CORLAN HAFREN: ENCLOSING THE SEVERN

by contemplativeinquiry

A plan to build an 11-mile long barrage across the Severn estuary has been given a boost after David Cameron asked ministers to look at it. The scheme, according to its champion Peter Hain, would be financed to the tune of £30 billion by ‘sovereign wealth funds’ (state investors largely based in Kuwait and Qatar). It promises to generate 5% of the UK’s electricity and create 10,000 jobs. It would be expected to be operational for more than 120 years.  All the UK government has to do is signal its support in principle, provide authorization in the form of a ‘Hybrid’ Parliamentary bill, and stabilize the electricity price for 25-30 years.  Possible extra income from a road or rail link across the barrage from Lavernock Point near Cardiff across to Brean Down (fans of Dion Fortune beware) near Weston-super-Mare in Somerset would not be highlighted to investors at this stage. Corlan Hafren (Welsh for Severn Pen or Enclosure), the consortium of engineering and construction companies behind the proposal, wants to sell the plan on the strength of its electricity generating capacity alone.

My personal gut response (without trying to get grown up and political) is grief for the Severn Bore, which would pass into memory with the implementation of this scheme.  It is one of Britain’s few truly spectacular phenomena.  It’s  large surge wave can be seen in the Severn estuary, whose tidal range is the second highest in the world – up to 50 feet (15.4 metres). The shape of the estuary is such that water is funnelled into a narrowing channel as the tide rises, forming the large wave. The river’s course takes it past Avonmouth where it is approximately 5 miles wide, though Lydney and Sharpness where it is approximately 1 mile wide, and eventually to Minsterworth where it is less than a hundred yards across, maintaining this width all the way to Gloucester.

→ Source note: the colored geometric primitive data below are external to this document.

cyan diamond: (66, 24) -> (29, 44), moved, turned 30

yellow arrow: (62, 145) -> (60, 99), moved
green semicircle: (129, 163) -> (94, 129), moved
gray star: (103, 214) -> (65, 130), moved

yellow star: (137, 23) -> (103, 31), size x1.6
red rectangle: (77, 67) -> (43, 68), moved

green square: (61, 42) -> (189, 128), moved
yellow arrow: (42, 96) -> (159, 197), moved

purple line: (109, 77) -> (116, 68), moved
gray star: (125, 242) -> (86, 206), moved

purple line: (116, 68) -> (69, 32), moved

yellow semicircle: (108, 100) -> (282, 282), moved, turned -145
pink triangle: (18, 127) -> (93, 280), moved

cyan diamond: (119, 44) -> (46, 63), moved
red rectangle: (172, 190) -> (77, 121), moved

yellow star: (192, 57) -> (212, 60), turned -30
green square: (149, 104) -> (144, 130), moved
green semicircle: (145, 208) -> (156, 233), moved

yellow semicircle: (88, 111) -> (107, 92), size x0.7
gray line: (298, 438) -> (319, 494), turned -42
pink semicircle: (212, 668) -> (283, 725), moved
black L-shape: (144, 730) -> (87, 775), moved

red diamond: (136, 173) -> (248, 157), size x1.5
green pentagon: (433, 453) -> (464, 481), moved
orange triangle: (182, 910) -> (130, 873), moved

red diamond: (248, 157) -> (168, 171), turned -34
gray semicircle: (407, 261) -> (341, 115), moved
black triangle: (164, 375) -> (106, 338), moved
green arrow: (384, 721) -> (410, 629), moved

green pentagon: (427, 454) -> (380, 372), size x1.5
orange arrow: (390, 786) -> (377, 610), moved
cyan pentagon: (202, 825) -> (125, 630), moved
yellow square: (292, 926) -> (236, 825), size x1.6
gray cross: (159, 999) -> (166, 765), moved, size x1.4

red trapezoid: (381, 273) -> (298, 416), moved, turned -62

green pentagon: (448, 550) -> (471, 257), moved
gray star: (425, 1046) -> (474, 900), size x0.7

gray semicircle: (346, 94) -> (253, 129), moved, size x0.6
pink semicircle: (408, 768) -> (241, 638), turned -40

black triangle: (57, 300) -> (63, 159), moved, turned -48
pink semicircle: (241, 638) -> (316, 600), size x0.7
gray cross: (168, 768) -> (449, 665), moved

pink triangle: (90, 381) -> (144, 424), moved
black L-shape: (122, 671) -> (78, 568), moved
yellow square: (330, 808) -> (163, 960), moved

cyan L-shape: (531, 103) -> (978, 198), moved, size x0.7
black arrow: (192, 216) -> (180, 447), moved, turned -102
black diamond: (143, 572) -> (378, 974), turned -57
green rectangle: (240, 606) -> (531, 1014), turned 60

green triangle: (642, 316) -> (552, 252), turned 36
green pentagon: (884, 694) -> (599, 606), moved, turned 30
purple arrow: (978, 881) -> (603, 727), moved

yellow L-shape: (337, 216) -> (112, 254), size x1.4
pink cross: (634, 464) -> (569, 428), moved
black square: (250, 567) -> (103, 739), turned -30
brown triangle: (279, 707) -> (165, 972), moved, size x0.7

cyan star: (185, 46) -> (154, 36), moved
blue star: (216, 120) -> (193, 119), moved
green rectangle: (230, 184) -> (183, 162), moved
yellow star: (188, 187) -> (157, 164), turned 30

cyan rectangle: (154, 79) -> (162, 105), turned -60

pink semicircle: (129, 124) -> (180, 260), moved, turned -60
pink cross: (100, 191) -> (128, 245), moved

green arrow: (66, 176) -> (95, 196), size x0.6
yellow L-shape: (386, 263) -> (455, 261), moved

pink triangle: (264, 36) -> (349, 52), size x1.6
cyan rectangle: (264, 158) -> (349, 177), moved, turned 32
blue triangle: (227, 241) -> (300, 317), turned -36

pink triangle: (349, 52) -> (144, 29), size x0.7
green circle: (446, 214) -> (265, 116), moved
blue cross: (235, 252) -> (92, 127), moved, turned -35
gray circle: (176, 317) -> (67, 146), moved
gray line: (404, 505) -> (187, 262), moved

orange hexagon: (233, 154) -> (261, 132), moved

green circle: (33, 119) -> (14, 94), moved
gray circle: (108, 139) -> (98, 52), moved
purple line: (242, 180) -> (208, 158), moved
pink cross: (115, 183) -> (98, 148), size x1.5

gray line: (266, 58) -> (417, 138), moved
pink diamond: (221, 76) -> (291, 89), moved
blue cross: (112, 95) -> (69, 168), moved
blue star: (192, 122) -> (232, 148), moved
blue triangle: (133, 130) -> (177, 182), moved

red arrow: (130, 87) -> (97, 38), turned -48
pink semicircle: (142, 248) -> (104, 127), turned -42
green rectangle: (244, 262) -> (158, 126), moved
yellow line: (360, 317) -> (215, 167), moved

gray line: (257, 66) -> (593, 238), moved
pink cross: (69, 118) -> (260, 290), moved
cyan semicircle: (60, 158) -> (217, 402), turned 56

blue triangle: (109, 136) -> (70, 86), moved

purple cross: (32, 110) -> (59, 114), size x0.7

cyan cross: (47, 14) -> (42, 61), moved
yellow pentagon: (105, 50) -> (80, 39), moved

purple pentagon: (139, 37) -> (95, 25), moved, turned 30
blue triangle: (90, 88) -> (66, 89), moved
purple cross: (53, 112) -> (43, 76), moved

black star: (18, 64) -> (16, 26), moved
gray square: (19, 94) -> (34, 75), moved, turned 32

Minsterworth itself is a special place for me, an ideal spot for what I call ‘soft’ contemplation – contemplation as gentle reverie. The churchyard, very close to the river, is the home of a ‘veteran’ yew (500-1200 years old).  A church of some kind has been on the site since at least 1030.  There are remains of landing stages from a time of commercial fruit growing.  It is a peaceful setting, enlivened at both the Spring and Autumn Equinox periods by the appearance of the Bore, now often witnessed by enthusiastic crowds as the wave sweeps past, sometimes bearing surfers and canoeists, temporarily reversing the course of the river.  If the Barrier scheme goes through, we will lose the Severn Bore.  If it doesn’t go through, we will likely use the yews, the church and the churchyard.  Much of the Severn’s intertidal area (the area that is above water at low tide and underwater at high tide and famous for its diverse bird life) will disappear over the coming decades whether it goes through or not.

Whatever happens, the world will not stand still.  As we pass beyond the Equinoctial moment into the darker half of the year, I’m feeling uncertainty and disequilibrium.  I’m feeling that the ground is disappearing beneath my feet, that the same things will not come reassuringly back year after year.  So for me right now, contemplation is about living the point of tension I’m experiencing.  And it also raises issues about how best contemplation and action belong together and sustain each other.